++++ Records provided ++++
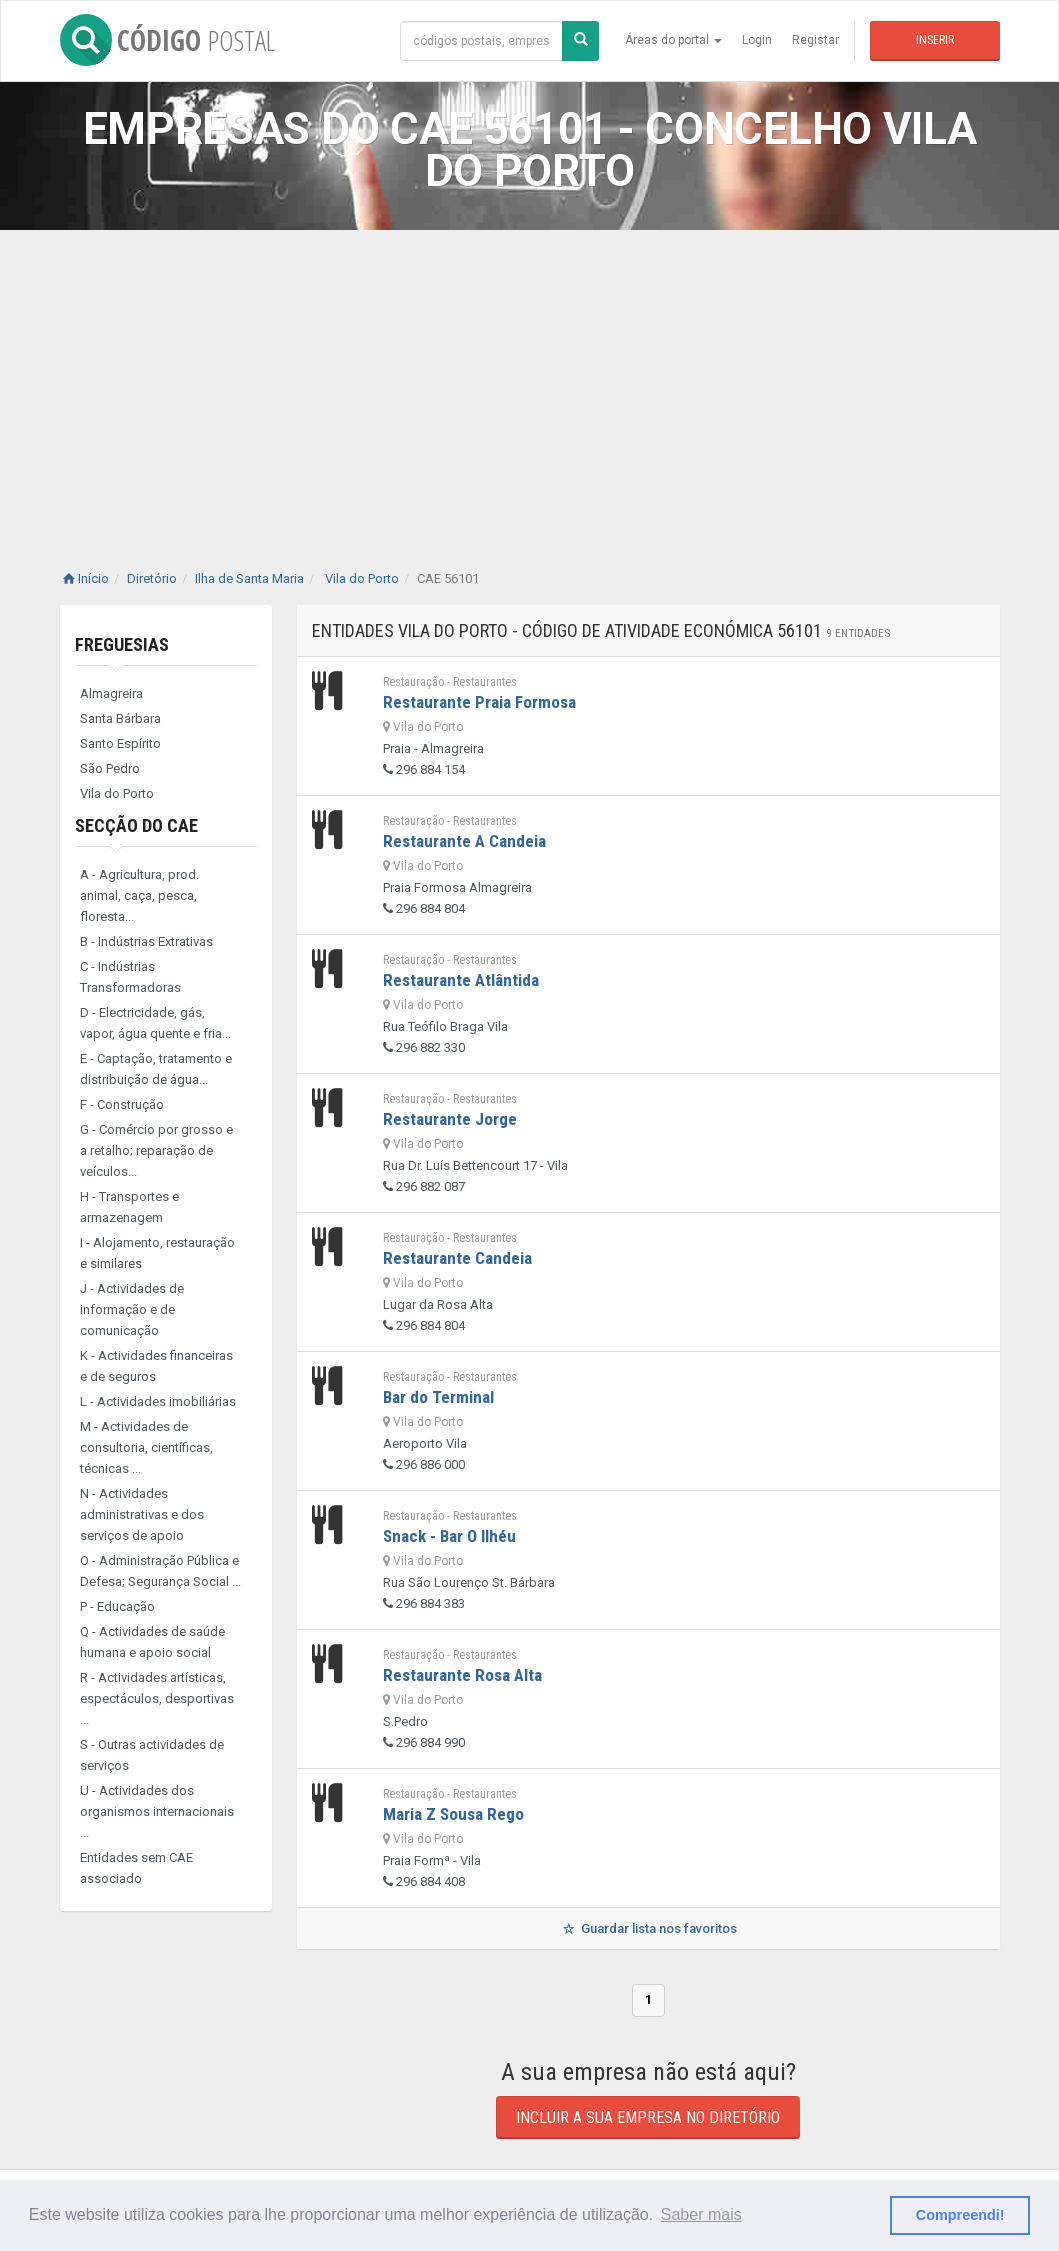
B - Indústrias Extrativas (146, 941)
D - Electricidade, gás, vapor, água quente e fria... (155, 1023)
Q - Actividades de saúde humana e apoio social (152, 1642)
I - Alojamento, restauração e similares (157, 1253)
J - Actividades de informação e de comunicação (132, 1309)
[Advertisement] (529, 380)
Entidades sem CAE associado (136, 1868)
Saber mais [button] (701, 2214)
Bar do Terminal (438, 1397)
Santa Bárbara (120, 718)
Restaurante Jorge (450, 1119)
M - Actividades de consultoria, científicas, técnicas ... (146, 1447)
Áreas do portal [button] (673, 40)
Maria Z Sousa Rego (453, 1814)
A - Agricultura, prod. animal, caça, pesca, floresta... (139, 895)
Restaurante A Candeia (464, 841)
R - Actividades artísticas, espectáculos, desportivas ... (157, 1698)
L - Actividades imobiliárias (158, 1401)
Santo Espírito (120, 743)
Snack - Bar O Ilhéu (449, 1536)
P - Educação (117, 1606)
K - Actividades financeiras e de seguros (156, 1366)
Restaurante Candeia (457, 1258)
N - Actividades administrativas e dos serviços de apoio (142, 1514)
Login (757, 40)
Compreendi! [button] (960, 2215)
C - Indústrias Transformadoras (130, 977)
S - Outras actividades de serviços (152, 1755)
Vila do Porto (117, 793)
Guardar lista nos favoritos (648, 1928)
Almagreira (111, 693)
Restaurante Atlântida (461, 980)
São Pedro (110, 768)
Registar (815, 40)
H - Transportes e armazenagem (129, 1207)
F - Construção (122, 1104)
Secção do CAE (136, 825)
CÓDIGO (167, 40)
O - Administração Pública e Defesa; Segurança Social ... (160, 1571)
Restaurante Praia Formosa (479, 702)
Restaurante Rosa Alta (462, 1675)
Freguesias (122, 644)
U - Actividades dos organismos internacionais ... (157, 1811)
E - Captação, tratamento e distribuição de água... (156, 1069)
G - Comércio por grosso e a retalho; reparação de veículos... (156, 1150)
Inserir (935, 40)
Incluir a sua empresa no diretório (648, 2117)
++++
Task instructions: The reply should hold only the lines of the listing above starting at the line containing "Secção do CAE (136, 825)" and ending at the line containing "E - Captação, tratamento", exactly as written.

Answer box:
Secção do CAE (136, 825)
CÓDIGO (167, 40)
O - Administração Pública e Defesa; Segurança Social ... (160, 1571)
Restaurante Praia Formosa (479, 702)
Restaurante Rosa Alta (462, 1675)
Freguesias (122, 644)
U - Actividades dos organismos internacionais ... (157, 1811)
E - Captação, tratamento e distribuição de água... (156, 1069)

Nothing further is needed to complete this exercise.